ETHT has higher volatility (39.94%) compared to BITB (13.08%). In terms of maximum drawdown, ETHT dropped -96.02% vs BITB's -52.04%.
On 1-year performance, BITB leads with -39.79% vs -74.55% for ETHT. On fees, BITB is cheaper at 0.20% per year. On volatility, BITB has been the lower-risk option at 13.08%. The better choice depends on whether you care most about return, fees, risk, or income.
Over the 1-year period, BITB has performed better with a -39.79% return vs -74.55%. Past performance does not guarantee future results, so compare this with risk, fees, and fund exposure.
BITB is cheaper with a 0.20% expense ratio, compared with 0.94% for ETHT.
ETHT has the higher dividend yield at 21.23%, compared with 0.00% for BITB.
ETHT tracks Bloomberg Ethereum Index (200%), while BITB tracks CME CF Bitcoin Reference Rate - New York Variant.
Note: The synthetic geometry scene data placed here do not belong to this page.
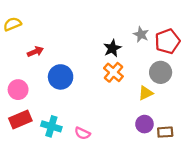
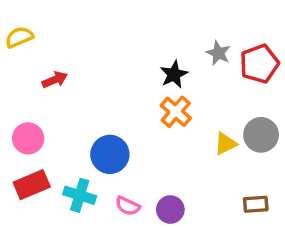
gray circle: (161, 72) -> (261, 135), moved
blue circle: (61, 77) -> (110, 154), moved
purple circle: (144, 124) -> (170, 210), moved

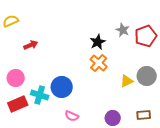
cyan cross: (80, 195) -> (40, 95), moved
purple circle: (170, 210) -> (113, 118), moved

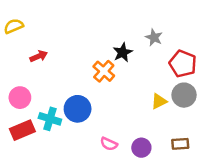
red pentagon: (146, 36) -> (183, 64), moved, turned -30
orange cross: (99, 63) -> (104, 71), moved
pink semicircle: (72, 116) -> (109, 144), moved

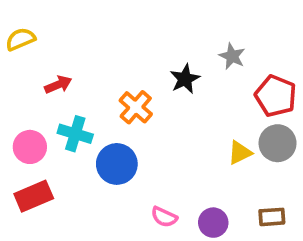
orange cross: (104, 71) -> (136, 107), moved
cyan cross: (50, 119) -> (75, 134), moved

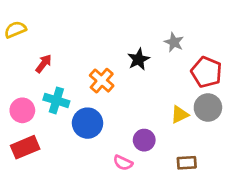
red arrow: (58, 85) -> (44, 64), turned -30
brown rectangle: (272, 217) -> (187, 163), moved
purple circle: (213, 223) -> (144, 140), moved

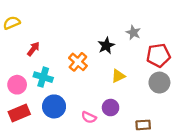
red pentagon: (207, 72) -> (158, 55), turned -30
yellow triangle: (180, 115) -> (118, 76), moved
blue circle: (88, 123) -> (54, 106), moved
pink semicircle: (123, 163) -> (89, 117), moved

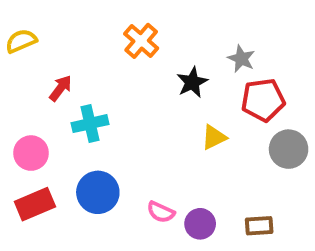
red pentagon: (158, 55) -> (263, 100), moved
orange cross: (78, 62) -> (141, 41), moved
cyan cross: (43, 77) -> (90, 124), moved, turned -30
purple circle: (111, 108) -> (200, 224), moved

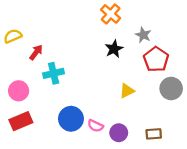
yellow semicircle: (21, 41) -> (13, 36), moved
orange cross: (141, 41) -> (111, 14), moved
red pentagon: (263, 100) -> (156, 59), turned -30
yellow triangle: (214, 137) -> (127, 91), moved
blue circle: (98, 192) -> (71, 119), moved

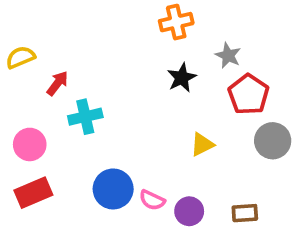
orange cross: (111, 14) -> (176, 22), turned 36

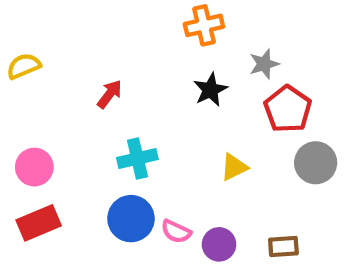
gray star: (228, 55) -> (264, 64), turned 30
red arrow: (57, 83) -> (109, 94), moved
cyan cross: (85, 117) -> (137, 158), moved

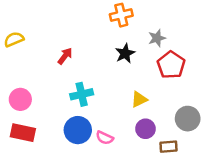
gray circle: (316, 163) -> (188, 119), moved
red rectangle: (39, 223) -> (23, 133), turned 35
purple circle: (219, 244) -> (146, 129), moved

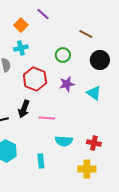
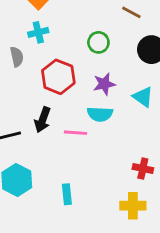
cyan semicircle: (64, 141) -> (100, 114), moved

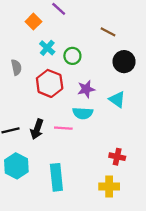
cyan cross: (38, 32) -> (47, 48), moved, turned -35
green circle: (98, 42) -> (72, 56), moved
black arrow: (43, 120) -> (37, 129), moved
cyan rectangle: (67, 194) -> (56, 177), size x1.6

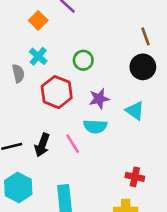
brown line: (108, 32) -> (146, 36), moved, turned 42
cyan cross: (47, 48) -> (38, 56), moved
pink line: (63, 128) -> (73, 144), turned 54

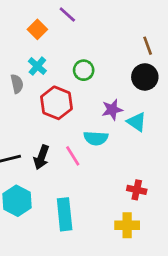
purple star: (99, 99) -> (112, 110), moved

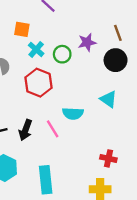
orange square: (37, 29) -> (22, 29), moved, turned -35
cyan cross: (37, 66) -> (36, 49), moved
purple star: (112, 110) -> (87, 42), moved

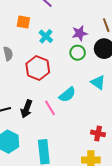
cyan cross: (36, 49) -> (46, 36), moved
green circle: (62, 54) -> (78, 53), moved
cyan semicircle: (73, 113) -> (67, 95), turned -42

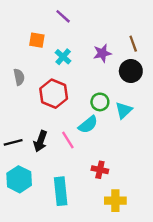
green circle: (78, 53) -> (100, 102), moved
cyan triangle: (98, 82) -> (124, 110), turned 42
red cross: (98, 133) -> (100, 170), moved

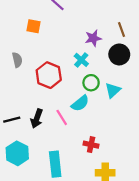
cyan cross: (63, 57) -> (81, 60), moved

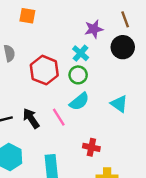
green circle: (91, 83) -> (78, 75), moved
cyan triangle: (113, 90) -> (119, 104), moved, turned -42
black arrow: (37, 119) -> (31, 118), turned 126

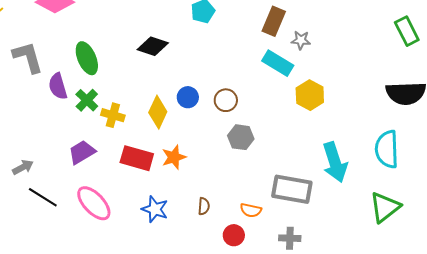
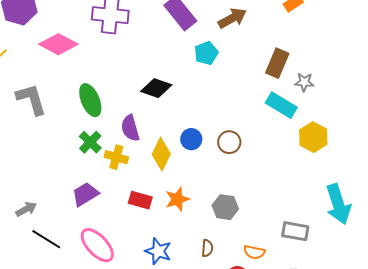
purple semicircle: (58, 86) -> (130, 128), moved
gray hexagon: (241, 137) -> (225, 207), moved
red rectangle: (137, 158) -> (140, 200), size x0.7
gray rectangle: (292, 189) -> (295, 231), size x0.7

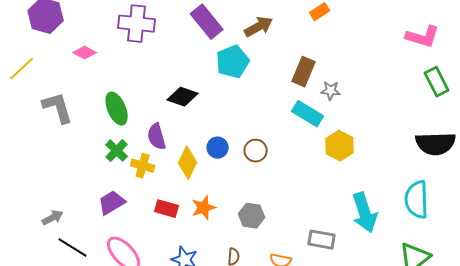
pink diamond: (58, 44) -> (85, 53), size x0.6
cyan pentagon: (206, 53) -> (233, 62), size x1.4

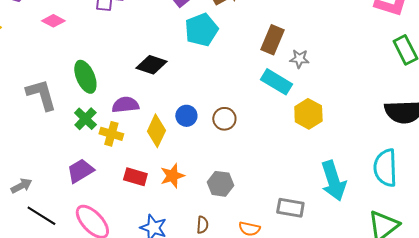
gray L-shape: (58, 108) -> (41, 95), moved
purple semicircle: (157, 137) -> (125, 105), turned 100

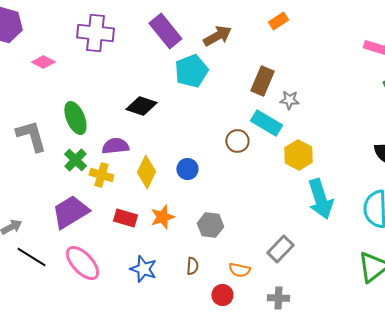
blue circle: (186, 116) -> (187, 169), moved
brown circle: (224, 119) -> (237, 141), moved
purple trapezoid: (80, 171) -> (70, 212), size x1.4
cyan arrow: (333, 181) -> (320, 199), moved
gray rectangle: (290, 208) -> (280, 249), turned -56

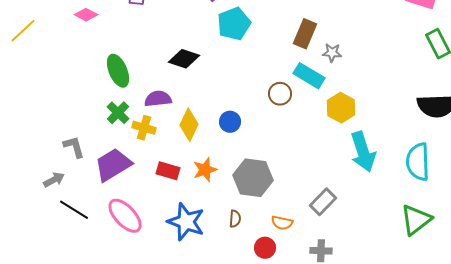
gray L-shape: (31, 136) -> (74, 147), moved, size x0.7
gray hexagon: (210, 225) -> (253, 178), size x1.5
blue star: (143, 269) -> (186, 222), size x1.4

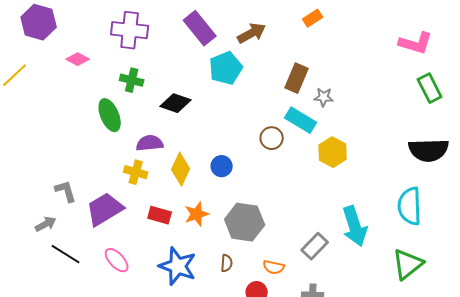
green cross: (118, 113) -> (132, 80), moved, turned -30
cyan arrow: (363, 152) -> (355, 226), moved
pink ellipse: (125, 216) -> (117, 260), size x0.7

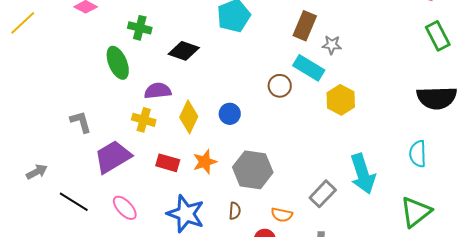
gray L-shape: (66, 191) -> (81, 122), moved
cyan semicircle: (410, 206) -> (418, 154), size x0.7
gray arrow: (46, 224) -> (37, 172), moved

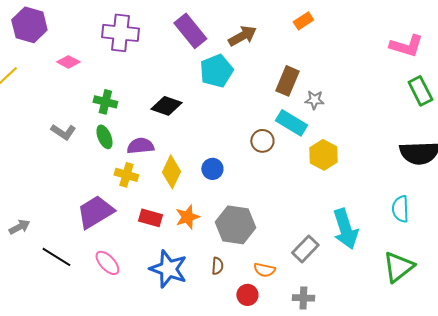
green cross: (140, 28) -> (105, 102), moved
green ellipse: (118, 63) -> (104, 137), moved, size x0.7
gray L-shape: (81, 122) -> (63, 132), moved, turned 140

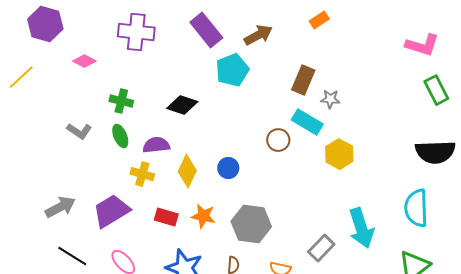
cyan semicircle: (400, 209) -> (416, 208), size x1.4
orange star: (187, 217) -> (203, 216), turned 30
gray arrow: (19, 227) -> (60, 207), moved, size x1.4

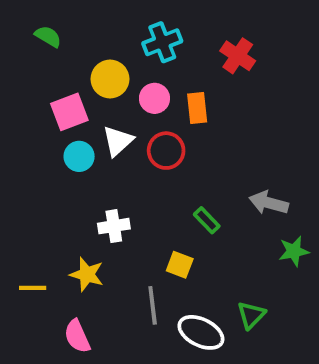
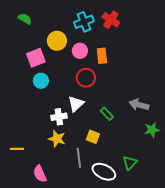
red cross: (238, 56) -> (111, 20), moved
white triangle: (118, 141) -> (76, 104), moved
yellow star: (87, 274) -> (57, 139), moved

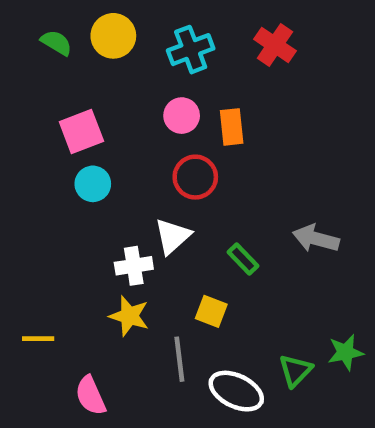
red cross: (111, 20) -> (275, 45), moved
yellow circle: (57, 41) -> (113, 36), moved
green star: (152, 130) -> (346, 352), moved

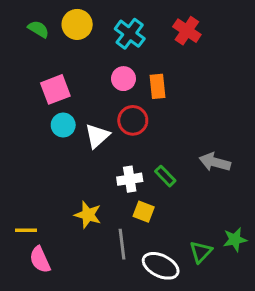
cyan cross: (191, 50) -> (130, 34), turned -32
white triangle: (172, 236) -> (97, 136), moved
white cross: (134, 266) -> (130, 179), moved
pink semicircle: (91, 396) -> (40, 260), moved

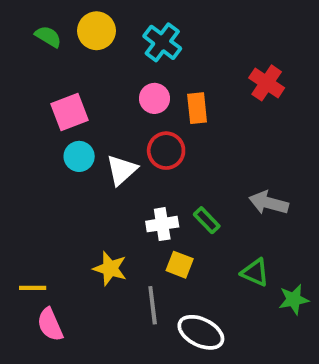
red cross: (187, 31) -> (267, 83), moved
green triangle: (201, 252) -> (255, 272), moved, turned -50

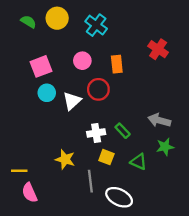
pink circle: (154, 98) -> (82, 61), moved
green triangle: (255, 272) -> (139, 162), moved
green star: (294, 299) -> (165, 147), moved

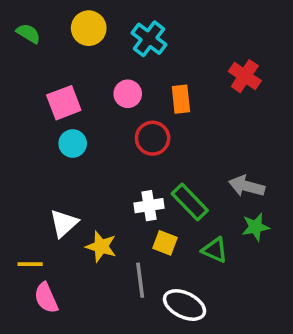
green semicircle: (28, 22) -> (28, 33), moved
white triangle: (72, 101) -> (64, 223), moved
green rectangle: (123, 131) -> (190, 202), size x1.5

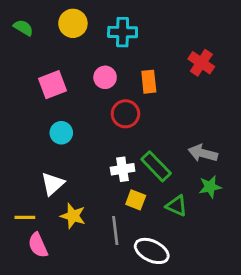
cyan cross: (149, 39) -> (123, 32), turned -36
cyan circle: (73, 144) -> (61, 133), moved
yellow star: (101, 246) -> (73, 216), moved

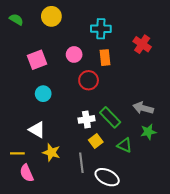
cyan cross: (123, 32) -> (101, 29), moved
white triangle: (53, 184) -> (37, 130), turned -48
yellow square: (136, 200) -> (96, 141), turned 32

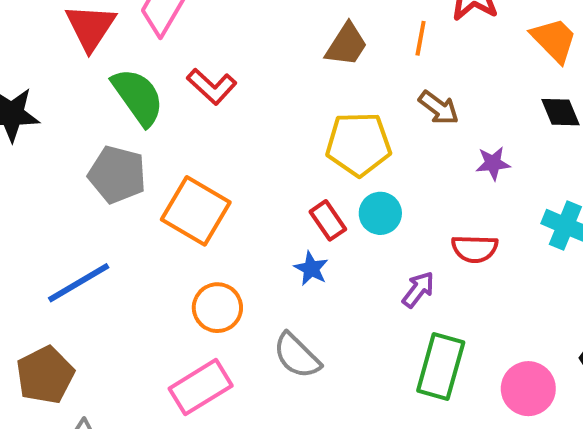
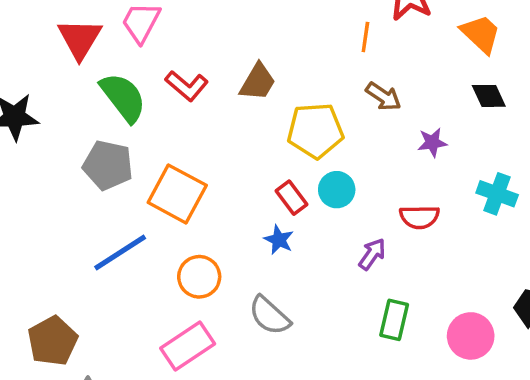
brown trapezoid: (346, 45) -> (258, 82), moved
blue line: (79, 283) -> (120, 252), moved
green rectangle: (441, 367) -> (394, 320), size x0.7

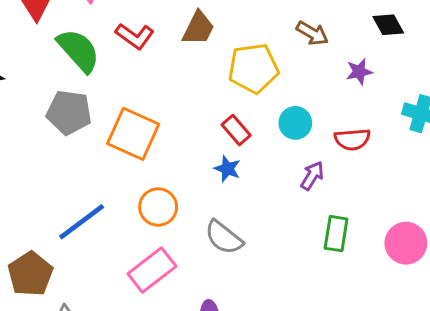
black diamond: (489, 96) -> (388, 25), moved
cyan circle: (337, 190) -> (295, 123), moved
blue line: (120, 252) -> (82, 222), moved

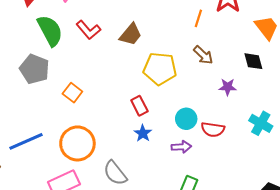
cyan circle: (295, 123) -> (186, 119), moved
orange square: (133, 134) -> (72, 93), size x0.6
blue star: (227, 169) -> (143, 133), moved
purple arrow: (312, 176) -> (181, 147), turned 42
orange circle: (158, 207) -> (77, 143), size x1.4

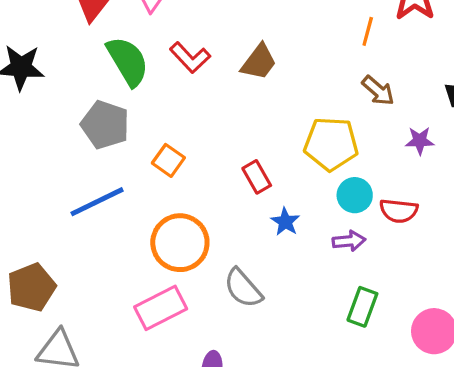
yellow pentagon: (160, 69) -> (331, 144), moved
red rectangle: (139, 106) -> (257, 177), moved
blue line: (26, 141) -> (97, 202), moved

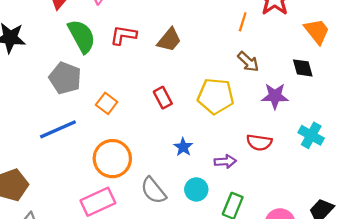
red L-shape: (190, 57) -> (123, 35), turned 140
purple star: (420, 141) -> (275, 96), size x1.4
red rectangle: (257, 177) -> (163, 98), moved
cyan circle: (355, 195) -> (196, 189), moved

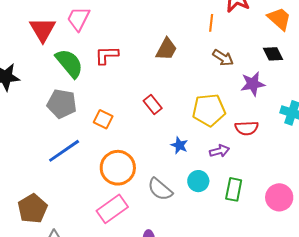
brown trapezoid: (169, 40) -> (166, 49), moved
yellow pentagon: (216, 96) -> (209, 110), moved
They also come from different issuers: ProShares and Bitwise Asset Management. Their fees differ too: 0.94% for ETHT and 0.20% for BITB.
ETHT currently has the higher Sharpe Ratio (-0.54 vs -0.90), meaning it's delivered slightly more return per unit of risk over the trailing 12 months. However, this ranking shifts over time - use the Risk/Return Score above for a more comprehensive view that combines Sharpe, Sortino, and other measures used by quantitative funds.